● **The problem**
Nothing in the records below may change; print them all exactly.

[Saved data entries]

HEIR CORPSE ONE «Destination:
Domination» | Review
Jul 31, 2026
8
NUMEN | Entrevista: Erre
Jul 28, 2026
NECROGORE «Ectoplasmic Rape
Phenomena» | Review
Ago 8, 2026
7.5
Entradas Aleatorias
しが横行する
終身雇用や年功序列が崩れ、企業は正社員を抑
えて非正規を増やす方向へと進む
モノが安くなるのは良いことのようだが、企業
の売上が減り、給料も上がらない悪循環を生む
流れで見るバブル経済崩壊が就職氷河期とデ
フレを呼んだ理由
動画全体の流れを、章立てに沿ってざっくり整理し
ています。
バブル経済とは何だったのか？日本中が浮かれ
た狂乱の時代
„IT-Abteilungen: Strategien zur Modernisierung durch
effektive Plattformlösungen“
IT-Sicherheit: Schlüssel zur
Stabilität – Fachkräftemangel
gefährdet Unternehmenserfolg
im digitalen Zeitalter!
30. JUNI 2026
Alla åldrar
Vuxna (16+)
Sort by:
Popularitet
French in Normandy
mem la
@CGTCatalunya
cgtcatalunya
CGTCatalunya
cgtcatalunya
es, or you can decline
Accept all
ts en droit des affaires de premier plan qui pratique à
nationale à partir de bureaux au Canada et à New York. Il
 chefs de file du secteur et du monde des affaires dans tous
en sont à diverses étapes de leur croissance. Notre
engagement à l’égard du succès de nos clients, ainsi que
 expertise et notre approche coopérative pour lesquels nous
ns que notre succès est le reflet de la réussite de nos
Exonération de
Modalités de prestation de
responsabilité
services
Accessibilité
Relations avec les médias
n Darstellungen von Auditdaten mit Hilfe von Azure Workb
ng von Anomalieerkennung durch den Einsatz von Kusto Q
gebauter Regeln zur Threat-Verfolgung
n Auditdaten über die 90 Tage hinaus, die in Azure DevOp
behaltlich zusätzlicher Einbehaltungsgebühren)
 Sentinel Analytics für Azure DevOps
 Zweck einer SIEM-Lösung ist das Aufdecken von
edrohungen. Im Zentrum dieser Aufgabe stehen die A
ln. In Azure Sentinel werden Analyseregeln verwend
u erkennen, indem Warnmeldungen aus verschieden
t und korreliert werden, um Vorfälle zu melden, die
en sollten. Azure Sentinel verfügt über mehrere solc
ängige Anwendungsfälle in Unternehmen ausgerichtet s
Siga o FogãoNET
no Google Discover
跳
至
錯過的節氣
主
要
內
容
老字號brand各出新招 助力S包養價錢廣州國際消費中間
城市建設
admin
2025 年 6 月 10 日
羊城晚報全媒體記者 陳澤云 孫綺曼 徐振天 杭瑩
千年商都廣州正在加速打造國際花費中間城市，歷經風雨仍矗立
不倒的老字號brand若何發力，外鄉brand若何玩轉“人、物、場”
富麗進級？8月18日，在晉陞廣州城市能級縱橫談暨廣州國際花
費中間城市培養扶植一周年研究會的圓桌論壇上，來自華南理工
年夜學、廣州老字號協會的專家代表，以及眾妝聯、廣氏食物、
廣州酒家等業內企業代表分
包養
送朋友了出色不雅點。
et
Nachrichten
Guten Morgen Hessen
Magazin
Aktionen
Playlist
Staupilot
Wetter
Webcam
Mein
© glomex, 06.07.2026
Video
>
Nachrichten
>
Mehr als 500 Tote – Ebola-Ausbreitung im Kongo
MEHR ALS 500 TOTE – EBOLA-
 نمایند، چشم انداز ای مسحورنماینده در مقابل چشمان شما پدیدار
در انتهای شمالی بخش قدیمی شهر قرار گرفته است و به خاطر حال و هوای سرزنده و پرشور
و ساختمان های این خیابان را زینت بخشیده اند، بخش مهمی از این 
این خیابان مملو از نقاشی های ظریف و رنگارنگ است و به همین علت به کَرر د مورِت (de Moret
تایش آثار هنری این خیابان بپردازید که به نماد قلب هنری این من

● **Answer box**
HEIR CORPSE ONE «Destination:
Domination» | Review
Jul 31, 2026
8
NUMEN | Entrevista: Erre
Jul 28, 2026
NECROGORE «Ectoplasmic Rape
Phenomena» | Review
Ago 8, 2026
7.5
Entradas Aleatorias
しが横行する
終身雇用や年功序列が崩れ、企業は正社員を抑
えて非正規を増やす方向へと進む
モノが安くなるのは良いことのようだが、企業
の売上が減り、給料も上がらない悪循環を生む
流れで見るバブル経済崩壊が就職氷河期とデ
フレを呼んだ理由
動画全体の流れを、章立てに沿ってざっくり整理し
ています。
バブル経済とは何だったのか？日本中が浮かれ
た狂乱の時代
„IT-Abteilungen: Strategien zur Modernisierung durch
effektive Plattformlösungen“
IT-Sicherheit: Schlüssel zur
Stabilität – Fachkräftemangel
gefährdet Unternehmenserfolg
im digitalen Zeitalter!
30. JUNI 2026
Alla åldrar
Vuxna (16+)
Sort by:
Popularitet
French in Normandy
mem la
@CGTCatalunya
cgtcatalunya
CGTCatalunya
cgtcatalunya
es, or you can decline
Accept all
ts en droit des affaires de premier plan qui pratique à
nationale à partir de bureaux au Canada et à New York. Il
 chefs de file du secteur et du monde des affaires dans tous
en sont à diverses étapes de leur croissance. Notre
engagement à l’égard du succès de nos clients, ainsi que
 expertise et notre approche coopérative pour lesquels nous
ns que notre succès est le reflet de la réussite de nos
Exonération de
Modalités de prestation de
responsabilité
services
Accessibilité
Relations avec les médias
n Darstellungen von Auditdaten mit Hilfe von Azure Workb
ng von Anomalieerkennung durch den Einsatz von Kusto Q
gebauter Regeln zur Threat-Verfolgung
n Auditdaten über die 90 Tage hinaus, die in Azure DevOp
behaltlich zusätzlicher Einbehaltungsgebühren)
 Sentinel Analytics für Azure DevOps
 Zweck einer SIEM-Lösung ist das Aufdecken von
edrohungen. Im Zentrum dieser Aufgabe stehen die A
ln. In Azure Sentinel werden Analyseregeln verwend
u erkennen, indem Warnmeldungen aus verschieden
t und korreliert werden, um Vorfälle zu melden, die
en sollten. Azure Sentinel verfügt über mehrere solc
ängige Anwendungsfälle in Unternehmen ausgerichtet s
Siga o FogãoNET
no Google Discover
跳
至
錯過的節氣
主
要
內
容
老字號brand各出新招 助力S包養價錢廣州國際消費中間
城市建設
admin
2025 年 6 月 10 日
羊城晚報全媒體記者 陳澤云 孫綺曼 徐振天 杭瑩
千年商都廣州正在加速打造國際花費中間城市，歷經風雨仍矗立
不倒的老字號brand若何發力，外鄉brand若何玩轉“人、物、場”
富麗進級？8月18日，在晉陞廣州城市能級縱橫談暨廣州國際花
費中間城市培養扶植一周年研究會的圓桌論壇上，來自華南理工
年夜學、廣州老字號協會的專家代表，以及眾妝聯、廣氏食物、
廣州酒家等業內企業代表分
包養
送朋友了出色不雅點。
et
Nachrichten
Guten Morgen Hessen
Magazin
Aktionen
Playlist
Staupilot
Wetter
Webcam
Mein
© glomex, 06.07.2026
Video
>
Nachrichten
>
Mehr als 500 Tote – Ebola-Ausbreitung im Kongo
MEHR ALS 500 TOTE – EBOLA-
 نمایند، چشم انداز ای مسحورنماینده در مقابل چشمان شما پدیدار
در انتهای شمالی بخش قدیمی شهر قرار گرفته است و به خاطر حال و هوای سرزنده و پرشور
و ساختمان های این خیابان را زینت بخشیده اند، بخش مهمی از این 
این خیابان مملو از نقاشی های ظریف و رنگارنگ است و به همین علت به کَرر د مورِت (de Moret
تایش آثار هنری این خیابان بپردازید که به نماد قلب هنری این من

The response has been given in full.